━━━━━ Available data ━━━━━

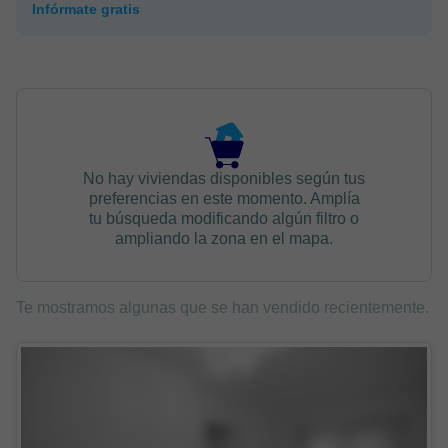
Infórmate gratis
No hay viviendas disponibles según tus
preferencias en este momento. Amplía
tu búsqueda modificando algún filtro o
ampliando la zona en el mapa.
Te mostramos algunas que se han vendido recientemente.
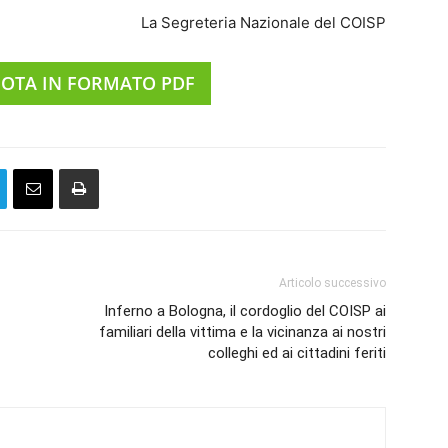
La Segreteria Nazionale del COISP
NOTA IN FORMATO PDF
Articolo successivo
Inferno a Bologna, il cordoglio del COISP ai
familiari della vittima e la vicinanza ai nostri
colleghi ed ai cittadini feriti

━━━━━

Task directions -
Every line of the listing that includes "COISP" must be shown.

Result for this task -
La Segreteria Nazionale del COISP
Inferno a Bologna, il cordoglio del COISP ai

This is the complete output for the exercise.